The Ever Growing Event Store

JAmes Atwill

unread,

Sep 1, 2010, 4:31:11 PM9/1/10

to dddcqrs

I'm pitching event sourcing for an upcoming project which really lends
well to the benefits it brings. I'm able to cover off most of the
common questions, but wound up not having a good story for "If the
event store just keeps on growing, how do you manage that data?"

Assume for historical reasons the event store is likely 1 table in one
database. What experiences (or ideas) do people have on:

- backup and restore (10 years of events is a lot of events)
- size of event store over time (what's your load)
- keeping inserts performant on an ever-growing database

Also, has anyone ever deleted old events, and if so, what was the outcome?

Of course we can split up event stores by AR, but it just divides up
the same amount of data..

Thanks in advance!

JAmes

Greg Young

unread,

Sep 1, 2010, 5:50:33 PM9/1/10

to ddd...@googlegroups.com

How much does a hard drive cost?

What is the business value of having that data?

Can we archive old data?

Cheers,

Greg

--
Les erreurs de grammaire et de syntaxe ont été incluses pour m'assurer de votre attention

Neil Robbins

unread,

Sep 1, 2010, 5:58:05 PM9/1/10

to ddd...@googlegroups.com

Hmmm, thoughts clearly, not many will have 10 years experience of this style ;)

Backup & Restore

Maybe - use a Dynamo style node ring which like Dynamo could be configured to be any of

machines on a single rack
machines on multiple racks
machines across datacentres

with a quorum setup for writes & reads.

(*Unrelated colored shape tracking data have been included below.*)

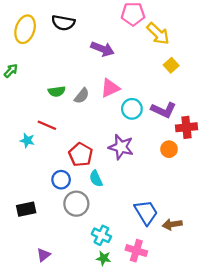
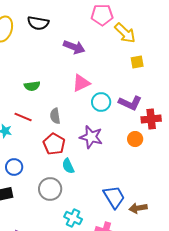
yellow square: (171, 65) -> (137, 62), turned 32
gray semicircle: (82, 96) -> (55, 116), moved, turned 133
blue circle: (61, 180) -> (14, 167), moved

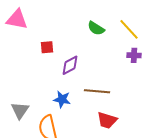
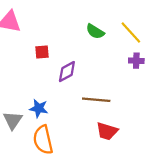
blue star: (62, 99) -> (39, 108), moved

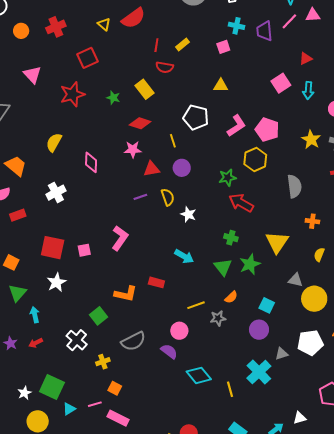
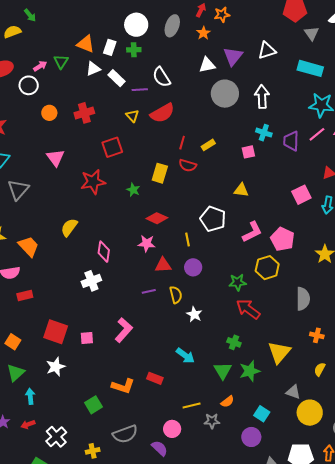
yellow rectangle: (144, 89) -> (160, 173), moved, turned 48
white cross: (56, 193) -> (91, 281), moved
white cross: (77, 340) -> (56, 437), moved

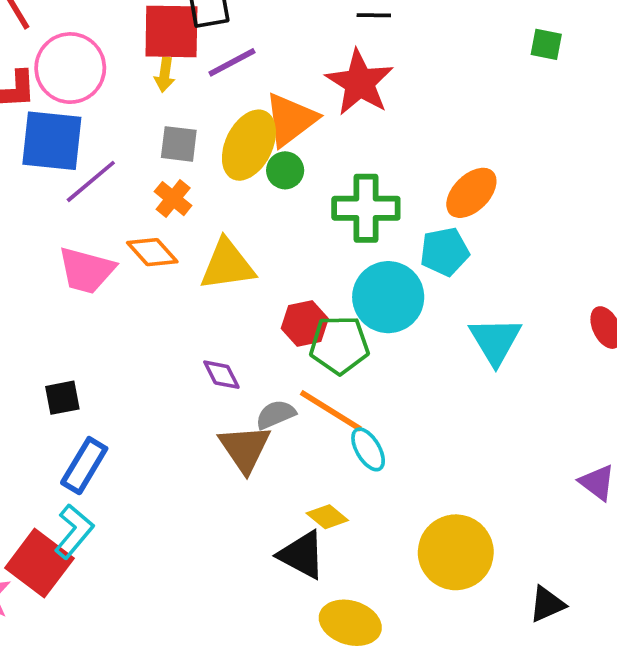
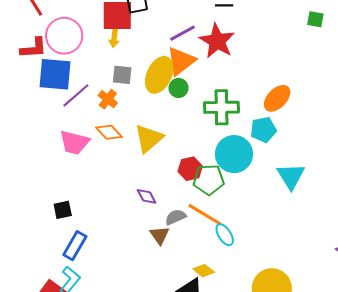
purple line: (232, 62) -> (182, 33), moved
orange cross: (173, 199) -> (108, 99), moved
yellow triangle: (227, 265) -> (149, 138), turned -32
brown triangle: (245, 448) -> (160, 235), size x0.7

This would obviate the need for worrying about restore. It would of course trade that for latency guarantees, and the need to maintain a quorum could cause availablility issues were a majority no longer addressable. Clearly if this option was looked at then choices like Cassandra, or maybe CouchDB with Cloudant's new scale-fu would be worth looking at if only to see how others have done it.

Maybe - use the built in pubsub replication built in to the CQRS system (write to eventstore & to a bus), and accept that a write being placed on the queue is as good as it arriving at a replica. With master affinity, in the face of the master being unavailable then the affinity could be switched to the replica. This is similar to Y! PNUTS. The assumption that the write to the bus is as good as a write to the disk of the replica introduces the potential for the consistency boundary around an AR to become violated, at which point the system might need to introduce ways of managing these inconsistencies. Sometimes, especially if dealing with large geographies (as Y! were when the developed PNUTS) this can be a very effective way to do things I think.

Maybe just use what's built into Oracle/SqlServer/MySQL/etc - so the standard Master-Slave for hot failover, backups to external media, log shipping, etc... For most scenarios this is probably fine, and for many will present the path of least resistence & probably lowest costs to develop. The issue though is that the moment its 'typical' scenarios are not sufficient then it becomes very expensive.

Size of event store

Use commodity hardware, replicate for durability guarantees (beats relying on expensive h/w), shard to distribute load. Hard drives are cheap as chips (the edible sort).

Keep inserts performant:

Shard (horizontally partition in a data-wise fashion) over time. Be aware of strategies of load distribution that don't provide ways of controlling data affiinity such as through keys (eg the Amazon model doesn't work so well here, but the Cassandra variant can I believe) - though this does really increase the need to manage sharding carefully.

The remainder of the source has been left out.